_Problem statement_
Repeat the entries exactly but omit the pictures.

####################

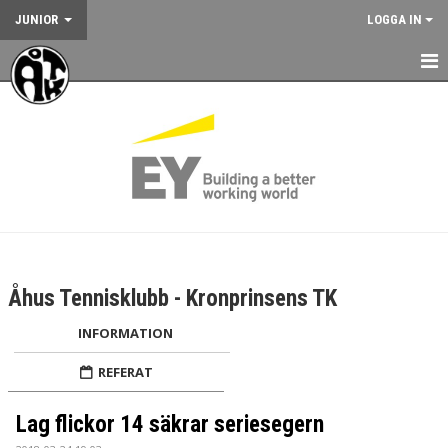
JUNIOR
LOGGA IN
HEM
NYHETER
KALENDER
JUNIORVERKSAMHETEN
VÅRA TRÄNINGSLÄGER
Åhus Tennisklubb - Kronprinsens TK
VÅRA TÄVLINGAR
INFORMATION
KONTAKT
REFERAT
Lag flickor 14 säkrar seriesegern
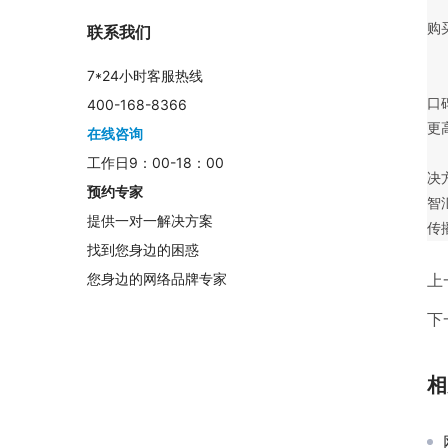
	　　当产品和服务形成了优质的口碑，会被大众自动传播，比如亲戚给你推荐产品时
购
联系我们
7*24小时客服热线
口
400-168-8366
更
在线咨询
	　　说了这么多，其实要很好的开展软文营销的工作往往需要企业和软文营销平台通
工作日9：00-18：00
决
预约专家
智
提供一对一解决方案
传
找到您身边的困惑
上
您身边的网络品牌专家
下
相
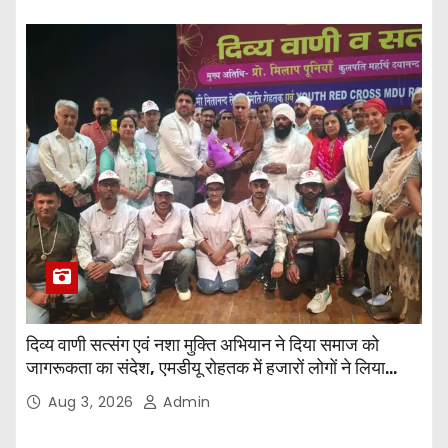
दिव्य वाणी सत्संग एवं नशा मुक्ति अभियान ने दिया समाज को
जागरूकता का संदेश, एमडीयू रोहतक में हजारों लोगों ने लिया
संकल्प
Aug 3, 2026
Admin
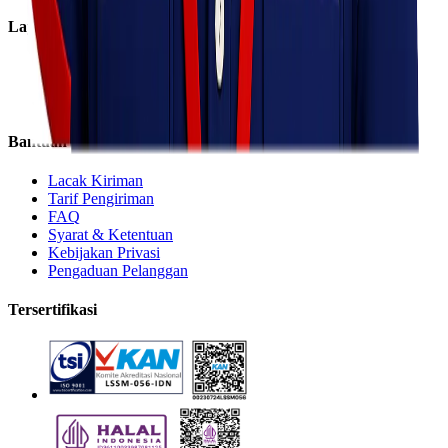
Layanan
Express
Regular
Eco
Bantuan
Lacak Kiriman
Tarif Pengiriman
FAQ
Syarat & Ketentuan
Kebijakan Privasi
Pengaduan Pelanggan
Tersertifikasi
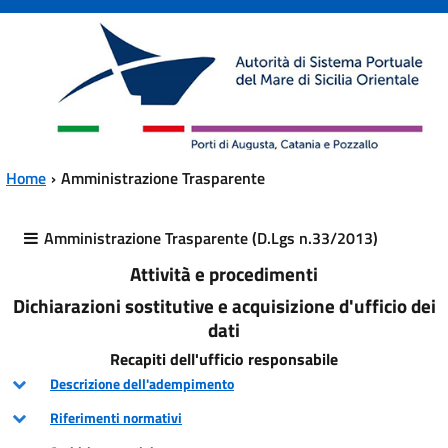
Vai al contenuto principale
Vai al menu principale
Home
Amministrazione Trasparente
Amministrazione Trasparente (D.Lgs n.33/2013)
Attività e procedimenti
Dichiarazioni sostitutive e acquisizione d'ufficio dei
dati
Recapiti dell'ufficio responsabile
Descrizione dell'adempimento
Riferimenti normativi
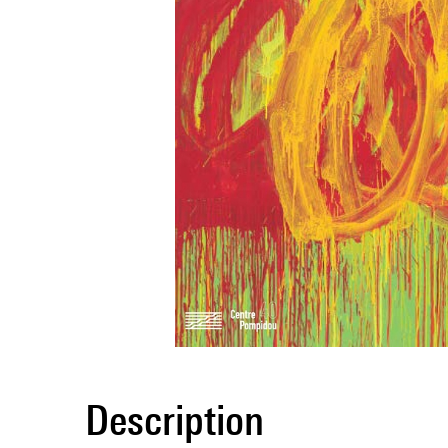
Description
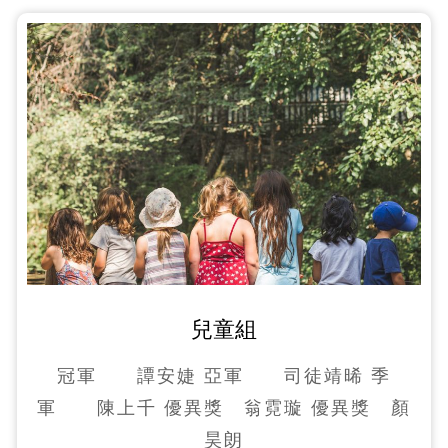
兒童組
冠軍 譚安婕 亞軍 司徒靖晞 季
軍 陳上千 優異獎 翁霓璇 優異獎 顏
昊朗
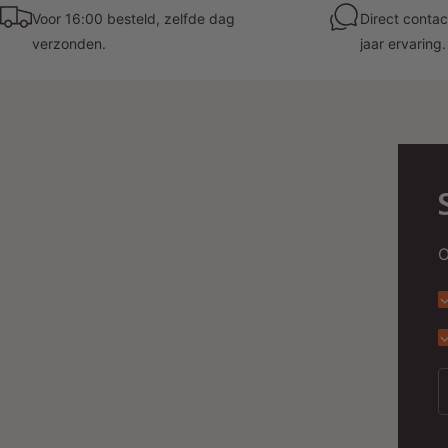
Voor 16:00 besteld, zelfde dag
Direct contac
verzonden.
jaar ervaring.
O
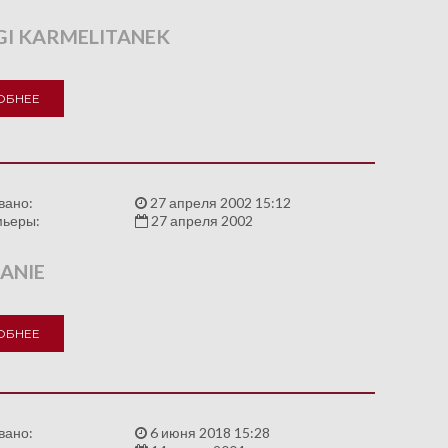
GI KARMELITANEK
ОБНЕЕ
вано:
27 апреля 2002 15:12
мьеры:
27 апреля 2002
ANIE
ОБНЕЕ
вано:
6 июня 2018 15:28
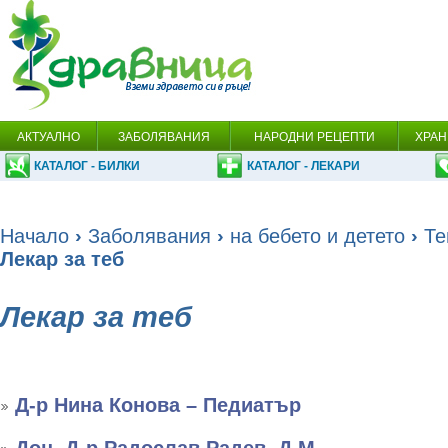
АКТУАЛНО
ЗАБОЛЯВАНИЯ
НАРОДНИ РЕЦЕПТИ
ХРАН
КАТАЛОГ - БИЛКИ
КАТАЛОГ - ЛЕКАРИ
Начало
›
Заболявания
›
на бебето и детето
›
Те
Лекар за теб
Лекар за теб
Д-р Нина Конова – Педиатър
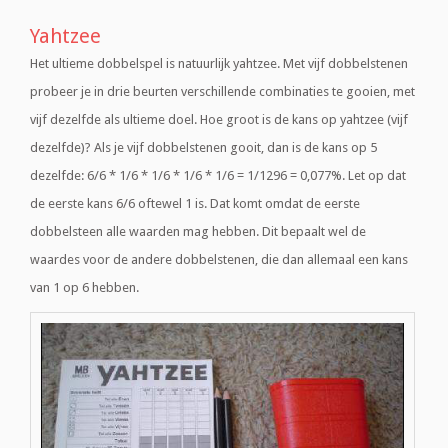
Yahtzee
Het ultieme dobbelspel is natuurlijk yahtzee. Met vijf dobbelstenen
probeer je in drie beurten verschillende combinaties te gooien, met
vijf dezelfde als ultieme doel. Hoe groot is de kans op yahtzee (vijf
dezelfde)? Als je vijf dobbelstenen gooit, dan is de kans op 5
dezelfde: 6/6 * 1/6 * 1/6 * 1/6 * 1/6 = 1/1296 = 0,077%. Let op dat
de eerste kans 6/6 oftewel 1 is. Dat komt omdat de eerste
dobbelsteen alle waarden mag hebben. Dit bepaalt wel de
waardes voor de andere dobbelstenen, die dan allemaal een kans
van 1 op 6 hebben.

####################

_Solution_
JUNIOR
LOGGA IN
HEM
NYHETER
KALENDER
JUNIORVERKSAMHETEN
VÅRA TRÄNINGSLÄGER
Åhus Tennisklubb - Kronprinsens TK
VÅRA TÄVLINGAR
INFORMATION
KONTAKT
REFERAT
Lag flickor 14 säkrar seriesegern
	　　当产品和服务形成了优质的口碑，会被大众自动传播，比如亲戚给你推荐产品时
购
联系我们
7*24小时客服热线
口
400-168-8366
更
在线咨询
	　　说了这么多，其实要很好的开展软文营销的工作往往需要企业和软文营销平台通
工作日9：00-18：00
决
预约专家
智
提供一对一解决方案
传
找到您身边的困惑
上
您身边的网络品牌专家
下
相
दिव्य वाणी सत्संग एवं नशा मुक्ति अभियान ने दिया समाज को
जागरूकता का संदेश, एमडीयू रोहतक में हजारों लोगों ने लिया
संकल्प
Aug 3, 2026
Admin
Layanan
Express
Regular
Eco
Bantuan
Lacak Kiriman
Tarif Pengiriman
FAQ
Syarat & Ketentuan
Kebijakan Privasi
Pengaduan Pelanggan
Tersertifikasi
Vai al contenuto principale
Vai al menu principale
Home
Amministrazione Trasparente
Amministrazione Trasparente (D.Lgs n.33/2013)
Attività e procedimenti
Dichiarazioni sostitutive e acquisizione d'ufficio dei
dati
Recapiti dell'ufficio responsabile
Descrizione dell'adempimento
Riferimenti normativi
Description
兒童組
冠軍 譚安婕 亞軍 司徒靖晞 季
軍 陳上千 優異獎 翁霓璇 優異獎 顏
昊朗
Voor 16:00 besteld, zelfde dag
Direct contac
verzonden.
jaar ervaring.
O
GI KARMELITANEK
ОБНЕЕ
вано:
27 апреля 2002 15:12
мьеры:
27 апреля 2002
ANIE
ОБНЕЕ
вано:
6 июня 2018 15:28
АКТУАЛНО
ЗАБОЛЯВАНИЯ
НАРОДНИ РЕЦЕПТИ
ХРАН
КАТАЛОГ - БИЛКИ
КАТАЛОГ - ЛЕКАРИ
Начало
›
Заболявания
›
на бебето и детето
›
Те
Лекар за теб
Лекар за теб
Д-р Нина Конова – Педиатър
Yahtzee
Het ultieme dobbelspel is natuurlijk yahtzee. Met vijf dobbelstenen
probeer je in drie beurten verschillende combinaties te gooien, met
vijf dezelfde als ultieme doel. Hoe groot is de kans op yahtzee (vijf
dezelfde)? Als je vijf dobbelstenen gooit, dan is de kans op 5
dezelfde: 6/6 * 1/6 * 1/6 * 1/6 * 1/6 = 1/1296 = 0,077%. Let op dat
de eerste kans 6/6 oftewel 1 is. Dat komt omdat de eerste
dobbelsteen alle waarden mag hebben. Dit bepaalt wel de
waardes voor de andere dobbelstenen, die dan allemaal een kans
van 1 op 6 hebben.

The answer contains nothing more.